Norwegian traveller and author

Gunnar Garfors (born 29 May 1975) is a Norwegian traveler, author, media professional, and public speaker. The first person to visit every country in the world twice, he holds a range of travel world records and has written several travel books. He has also worked in broadcasting and new media developments since 2001.

== Personal life ==
Garfors is the eldest of seven children. He was born in Hammerfest in Northern Norway but soon moved to Naustdal on the country's west coast where he grew up with his mother Ruth Berit Stensletten Garfors, his father Reidar Magne Garfors, and his six siblings. He has also lived in Havøysund, Førde, Dublin, Falmouth, Copenhagen, and Taipei. He now lives in Oslo with his wife, American traveller Jacquelyn Kunz.

Garfors holds a bachelor's degree (Hons) from Falmouth College of Arts in Great Britain and a Master of Management degree from the Norwegian School of Management.

Playing football in his youth, Garfors transferred from IL Tambarskjelvar to Førde IL after the 1993 season had concluded. In 1995 he among others scored all 7 goals in a 7–2 victory over Eid. He ended on 19 goals in 1995, finishing third in the top goalscorer table in his Third Division group. In August 1996 he scored twice in an 8–1 victory over Høyang before leaving for his studies in England.
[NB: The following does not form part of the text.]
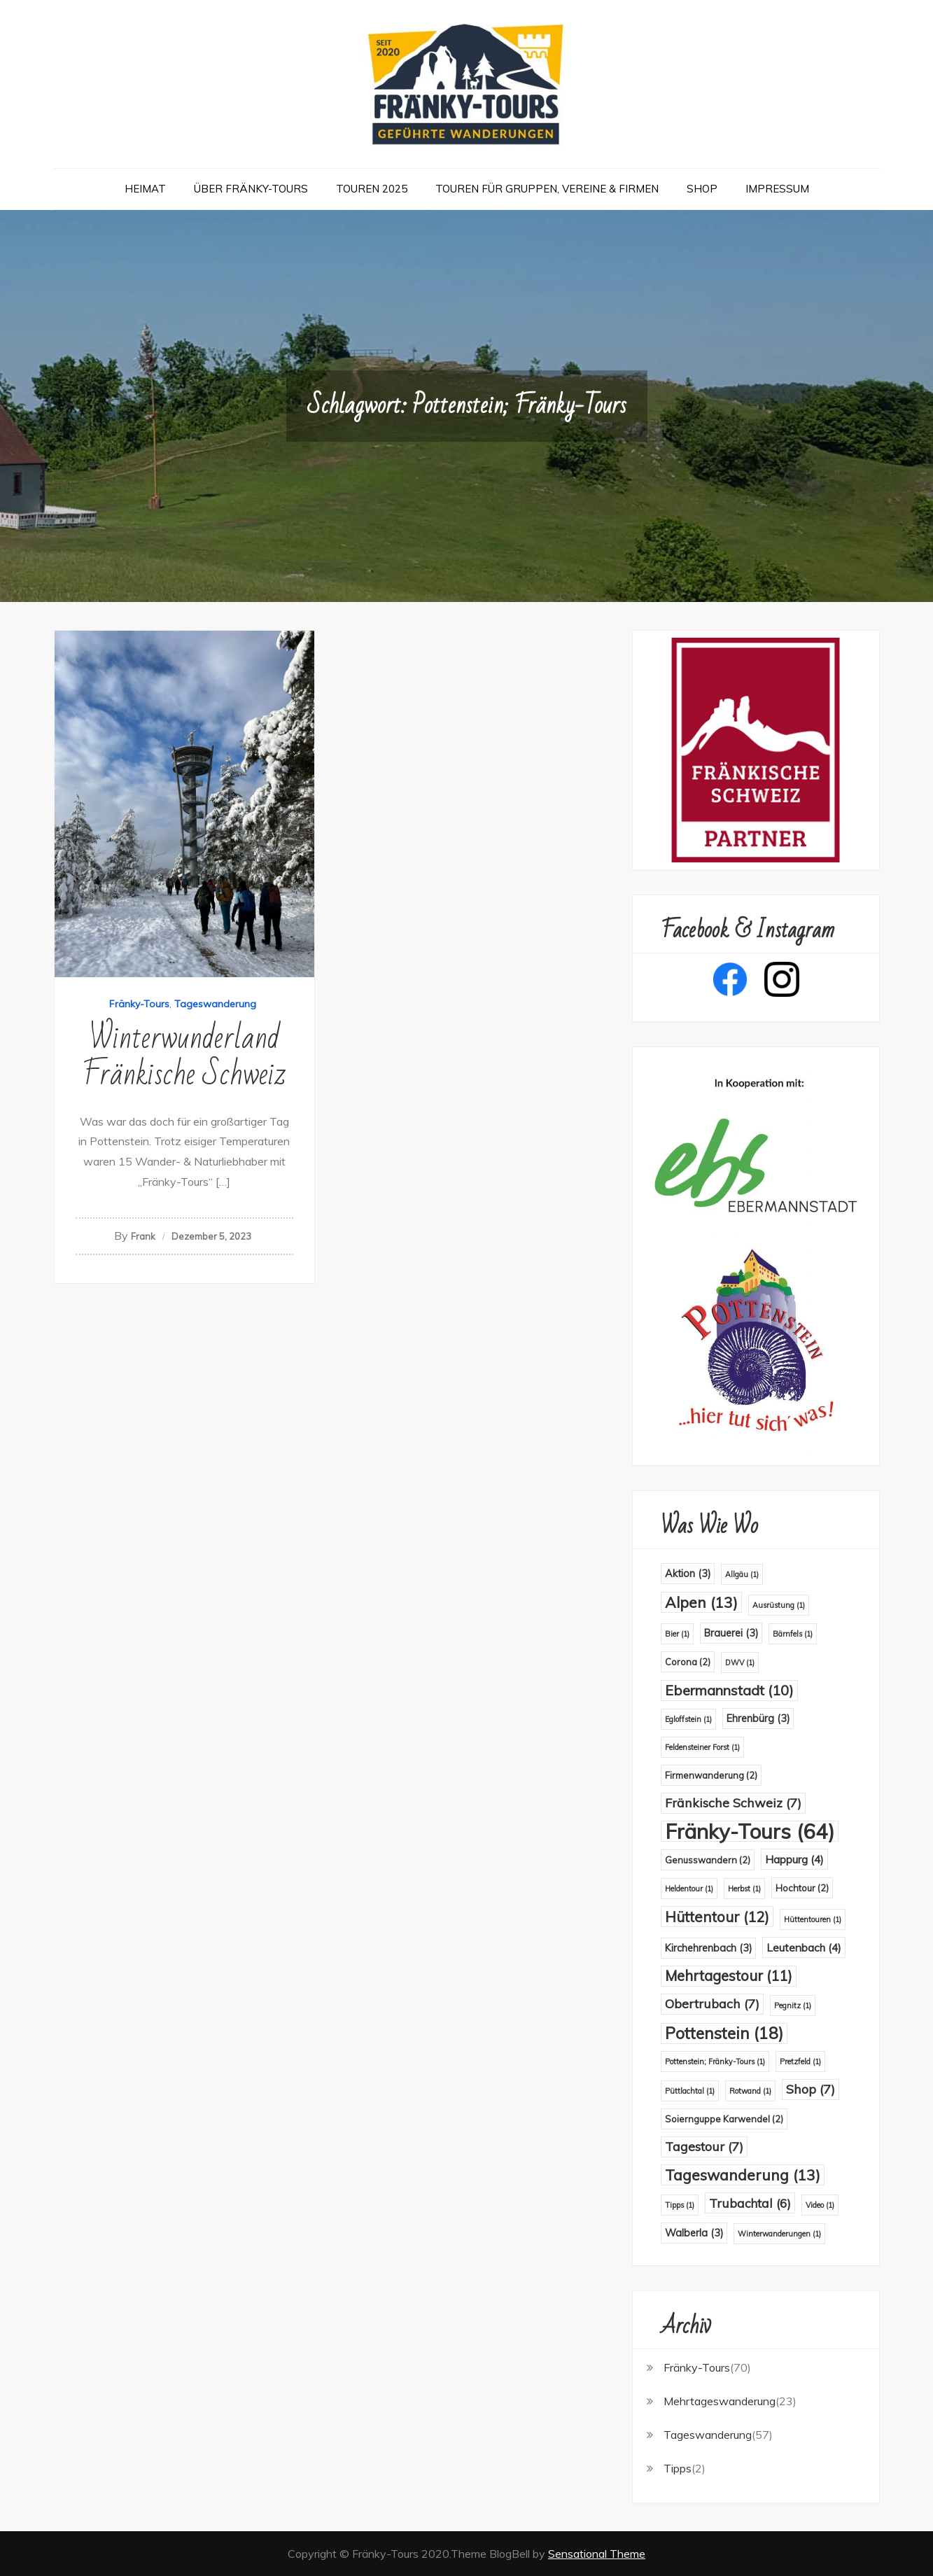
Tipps (678, 2468)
== Travels and world records ==
On 18 June 2012, Garfors and Adrian Butterworth set a Guinness World Record by being the first people to visit five continents in the same day. Garfors, Øystein Djupvik, and Tay-young Pak set a record in September 2014 by visiting 19 countries in 24 hours. Garfors set another Guinness World Record on 2 February 2018 when he circumnavigated the world via the six inhabited continents on scheduled aircraft in 56 hours and 56 minutes together with Dutchmen Erik de Zwart and Ronald Haanstra. On 16 December 2018, he became the first person to visit all 198 countries (including states recognized by at least 10 UN members) in the world twice.

== Writing ==
Garfors has written several travel books, including Ingenstad which has featured as a Norwegian bestseller. Garfors wrote a bimonthly travel column in the Japanese newspaper Mainichi Shimbun from 2013 to 2015 and occasionally wrote travel articles for The Guardian.

===Bibliography===
- 198: Mi reise til alle verdas land, Samlaget, Norway (2014)
- Ete fysst, Selja, Norway (2014)
- 198: How I Ran Out of Countries, self-published, USA (2015)
- Ingenstad, Skald, Norway (2019)
- Bortom allfarveg, Skald, Norway (2021)
- 198: Como eu conheci todos os países do mundo, self-published, Brazil (2021)
- Bortom allfarveg Vestlandet, Skald, Norway (2022)
- Omakase, Spartacus, Norway (2022)
- Ahol csak a madár jár, Cser Kiadó, Hungary (2023)
- Elsewhere, Broken Sleep Books, UK (2024)

== Broadcasting ==
He worked as an advisor for broadcasting and new media at the Norwegian Broadcasting Corporation (NRK) in Oslo from 2000 to 2022, was president of the International DMB Advancement Group from 2010 to 2021 and sat one year as vice president of the mobile expert group of the European Broadcasting Union in 2008 and 2009. In 2004, he was director when NRK launched the first test of live TV to mobile phones.

From 2008 to 2013, Garfors was CEO of Norwegian Mobile TV Corporation.